| Provided material |
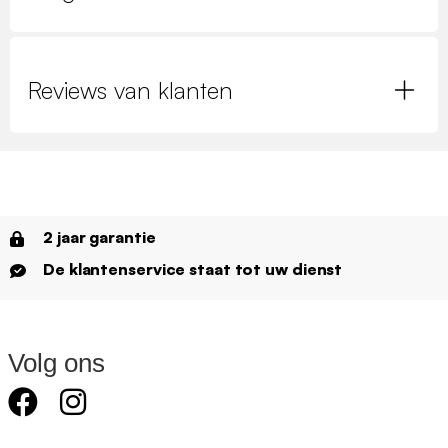
Reviews van klanten
2 jaar garantie
De klantenservice staat tot uw dienst
Volg ons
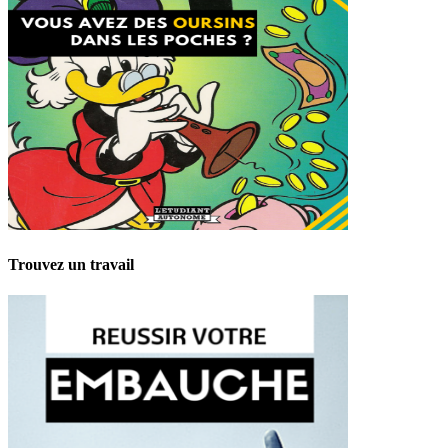
Trouvez un travail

| Work task |
I need the lines from the line containing "2 jaar garantie" through the final line of the listing duplicated exactly, both ends included, with no pictures and nothing else.

| Response to the task |
2 jaar garantie
De klantenservice staat tot uw dienst
Volg ons
Trouvez un travail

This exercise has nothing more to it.